The following program tries to invoke 3 functions for every ROW(in RDD map):

    import org.json4s._
    import org.json4s.jackson.JsonMethods._
    implicit val formats = DefaultFormats

    class TagCalculation extends Serializable {
    def test1(x: String) = x + " test1"
    def test2(x: String) = x + "test2" 
    def test3(x: String) = x + "test3" 
    def test5(arg1: java.lang.Integer, arg2: String, arg3: scala.collection.immutable.$colon$colon[Any]) = "test mix2"
  }
  val df = sqlContext.createDataFrame(Seq((1,"Android"), (2, "iPhone")))
  val get_test = new TagCalculation
  val field = Array("test1","test2","test3")
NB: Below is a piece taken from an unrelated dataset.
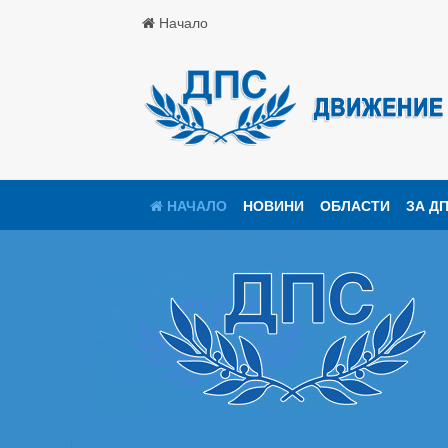
Начало
НАЧАЛО
НОВИНИ
ОБЛАСТИ
ЗА Д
  val bb = df.rdd.map(row => {

    val reValue1 = "start"
    val ret = for(every <- field)
      yield {
        val test_para = Array(reValue1)
        val argtypes = test_para.map(_.getClass)
        val method4 = get_test.getClass.getMethod(every, argtypes: _*)

        val bbq = method4.invoke(get_test, test_para: _*)
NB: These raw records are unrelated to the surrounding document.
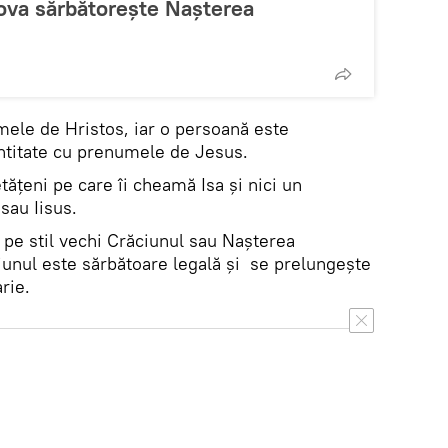
dova sărbătoreşte Naşterea
ele de Hristos, iar o persoană este
entitate cu prenumele de Jesus.
tăţeni pe care îi cheamă Isa şi nici un
sau Iisus.
t pe stil vechi Crăciunul sau Nașterea
unul este sărbătoare legală și se prelungește
rie.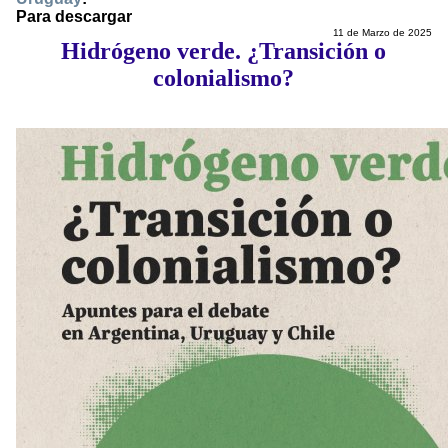
Para descargar
11 de Marzo de 2025
Hidrógeno verde. ¿Transición o
colonialismo?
        if (field.last == every)
            bbq
      }
    ret.last
  })

but some errors outputs:

org.apache.spark.SparkException: Task not serializable at org.apache.spark.util.ClosureCleaner$.ensureSerializable(ClosureCleaner.scala:304) at org.apache.spark.util.ClosureCleaner$.org$apache$spark$util$ClosureCleaner$$clean(ClosureCleaner.scala:294) at org.apache.spark.util.ClosureCleaner$.clean(ClosureCleaner.scala:122) at org.apache.spark.SparkContext.clean(SparkContext.scala:2032) at org.apache.spark.rdd.RDD$$anonfun$map$1.apply(RDD.scala:314) at org.apache.spark.rdd.RDD$$anonfun$map$1.apply(RDD.scala:313) at org.apache.spark.rdd.RDDOperationScope$.withScope(RDDOperationScope.scala:147) at org.apache.spark.rdd.RDDOperationScope$.withScope(RDDOperationScope.scala:108) at org.apache.spark.rdd.RDD.withScope(RDD.scala:306) at org.apache.spark.rdd.RDD.map(RDD.scala:313) ........ at org.apache.spark.deploy.SparkSubmit$.submit(SparkSubmit.scala:205) at org.apache.spark.deploy.SparkSubmit$.main(SparkSubmit.scala:120) at org.apache.spark.deploy.SparkSubmit.main(SparkSubmit.scala) Caused by: java.io.NotSerializableException: org.json4s.DefaultFormats$

Any pointers?


It may be caused by "implicit val formats = DefaultFormats". But I need to extract value before "map".

1

1 Answers

1
votes

The problem is because you are defining TagCalculation class inside the calling class where you initialize and use the object. Just move it outside the calling class or make it a separate class and the issue with NotSerializableException should be solved.